I would finally note that your CPU-side computations leave a lot of room for rounding errors, which can add up. The usual advice for these kinds of questions, then, is to include tolerance in your code for small amounts of deviations. Usually code to check for 'equality' of two floating point numbers presumes that abs(x-y) < 0.000001 means x and y are essentially equal. Naturally, the specific number will have to be calibrated for your personal use.

And of course, you'll want to check to make sure that all your matrices/uniforms are being passed in correctly.

0
votes

Ok. I've found an answer. There is nothing special about matrix operations from within a single shader. There are, however, a couple things you should be aware of:

:1: OpenGL (GLSL) uses column-major matrices. So to construct the matrix that would be visually represented in a mathematical context as this:

 1  2  3  4
 5  6  7  8
 9 10 11 12
13 14 15 16

you would, from within GLSL use:

mat4 m = mat4(
  vec4( 1, 5, 9,13),
  vec4( 2, 6,10,14),
  vec4( 3, 7,11,15),
  vec4( 4, 8,12,16),
);

:2: If you instead use row-major matrices on the CPU, make sure to set the "transpose" flag to true when uploading the matrix uniforms to the shader, and make sure to set it to false if you're using col-major matrices.

So long as you are aware of these two things, you should be good to go.

My particular problem above was that I was in the middle of switching from row-major to col-major in my CPU implementation and wasn't thorough in ensuring that implementation was taken into account across all my CPU matrix operations.

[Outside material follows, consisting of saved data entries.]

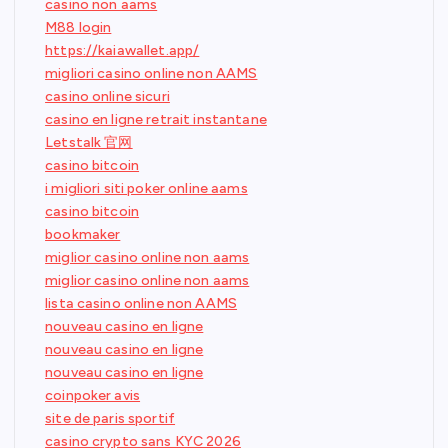
casino non aams
M88 login
https://kaiawallet.app/
migliori casino online non AAMS
casino online sicuri
casino en ligne retrait instantane
Letstalk 官网
casino bitcoin
i migliori siti poker online aams
casino bitcoin
bookmaker
miglior casino online non aams
miglior casino online non aams
lista casino online non AAMS
nouveau casino en ligne
nouveau casino en ligne
nouveau casino en ligne
coinpoker avis
site de paris sportif
casino crypto sans KYC 2026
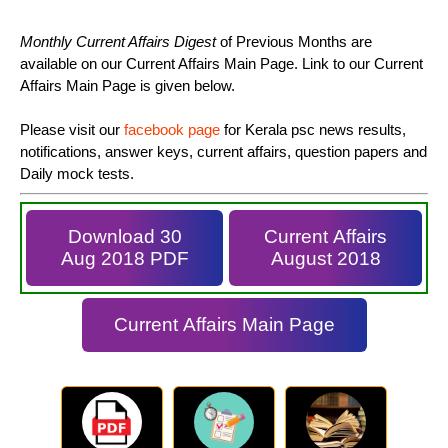
Monthly Current Affairs Digest
of Previous Months are
available on our Current Affairs Main Page. Link to our Current
Affairs Main Page is given below.
Please visit our
facebook page
for Kerala psc news results,
notifications, answer keys, current affairs, question papers and
Daily mock tests.
Download 30
Current Affairs
Aug 2018 PDF
August 2018
Current Affairs Main Page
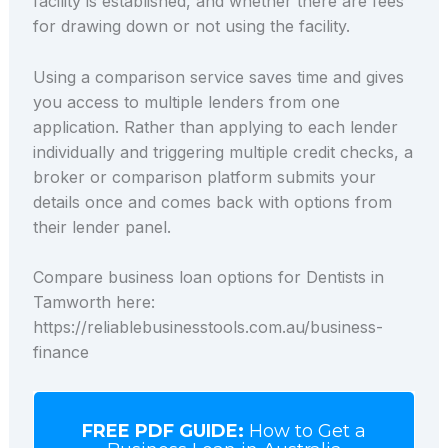
facility is established, and whether there are fees
for drawing down or not using the facility.
Using a comparison service saves time and gives
you access to multiple lenders from one
application. Rather than applying to each lender
individually and triggering multiple credit checks, a
broker or comparison platform submits your
details once and comes back with options from
their lender panel.
Compare business loan options for Dentists in
Tamworth here:
https://reliablebusinesstools.com.au/business-
finance
FREE PDF GUIDE:
How to Get a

Specifically, here is my now-correct mat4 multiplication implementation, assuming col-major matrices:

fm4 mulfm4(fm4 a, fm4 b)
{
  return fm4
    { { a.x[0]*b.x[0] + a.y[0]*b.x[1] + a.z[0]*b.x[2] + a.w[0]*b.x[3], a.x[1]*b.x[0] + a.y[1]*b.x[1] + a.z[1]*b.x[2] + a.w[1]*b.x[3], a.x[2]*b.x[0] + a.y[2]*b.x[1] + a.z[2]*b.x[2] + a.w[2]*b.x[3], a.x[3]*b.x[0] + a.y[3]*b.x[1] + a.z[3]*b.x[2] + a.w[3]*b.x[3] },
      { a.x[0]*b.y[0] + a.y[0]*b.y[1] + a.z[0]*b.y[2] + a.w[0]*b.y[3], a.x[1]*b.y[0] + a.y[1]*b.y[1] + a.z[1]*b.y[2] + a.w[1]*b.y[3], a.x[2]*b.y[0] + a.y[2]*b.y[1] + a.z[2]*b.y[2] + a.w[2]*b.y[3], a.x[3]*b.y[0] + a.y[3]*b.y[1] + a.z[3]*b.y[2] + a.w[3]*b.y[3] },
      { a.x[0]*b.z[0] + a.y[0]*b.z[1] + a.z[0]*b.z[2] + a.w[0]*b.z[3], a.x[1]*b.z[0] + a.y[1]*b.z[1] + a.z[1]*b.z[2] + a.w[1]*b.z[3], a.x[2]*b.z[0] + a.y[2]*b.z[1] + a.z[2]*b.z[2] + a.w[2]*b.z[3], a.x[3]*b.z[0] + a.y[3]*b.z[1] + a.z[3]*b.z[2] + a.w[3]*b.z[3] },
      { a.x[0]*b.w[0] + a.y[0]*b.w[1] + a.z[0]*b.w[2] + a.w[0]*b.w[3], a.x[1]*b.w[0] + a.y[1]*b.w[1] + a.z[1]*b.w[2] + a.w[1]*b.w[3], a.x[2]*b.w[0] + a.y[2]*b.w[1] + a.z[2]*b.w[2] + a.w[2]*b.w[3], a.x[3]*b.w[0] + a.y[3]*b.w[1] + a.z[3]*b.w[2] + a.w[3]*b.w[3] } };
}

again, the above implementation is for column major matrices. That means that a.x is the first column of the matrix, not the row.

0
votes

A key thing to notice is that the view_mat_t * proj_mat_t on the CPU matched the proj_mat * view_mat on the GPU. Does anyone know why?

The reason for this is that for two matrices A, B: A * B = (B' * A')', where ' indicates the transpose operation. As already pointed out by yourself, your math code (as well as popular math libraries such as GLM) uses a row-major representation of matrices, while OpenGL (by default) uses a column-major representation. What this means is that the matrix A,

    (a b c)
A = (d e f)
    (g h i)

in your CPU math library is stored in memory as [a, b, c, d, e, f, g, h, i], whereas defined in a GLSL shader, it would be stored as [a, d, g, b, e, h, c, f, i]. So if you upload the data [a, b, c, d, e, f, g, h, i] of the GLM matrix with glUniformMatrix3fv with the transpose parameter set to GL_FALSE, then the matrix you will see in GLSL is

     (a d g)
A' = (b e h)
     (c f i)

which is the transposed original matrix. Having realized that changing the interpretation of the matrix data between row-major and column-major leads to a transposed version of the original matrix, you can now explain why suddenly the matrix multiplication works the other way around. Your view_mat_t and proj_mat_t on the CPU are interpreted as view_mat_t' and proj_mat_t' in your GLSL shader, so uploading the pre-calculated view_mat_t * proj_mat_t to the shader will lead to the same result as uploading both matrices separately and then calculating proj_mat_t * view_mat_t.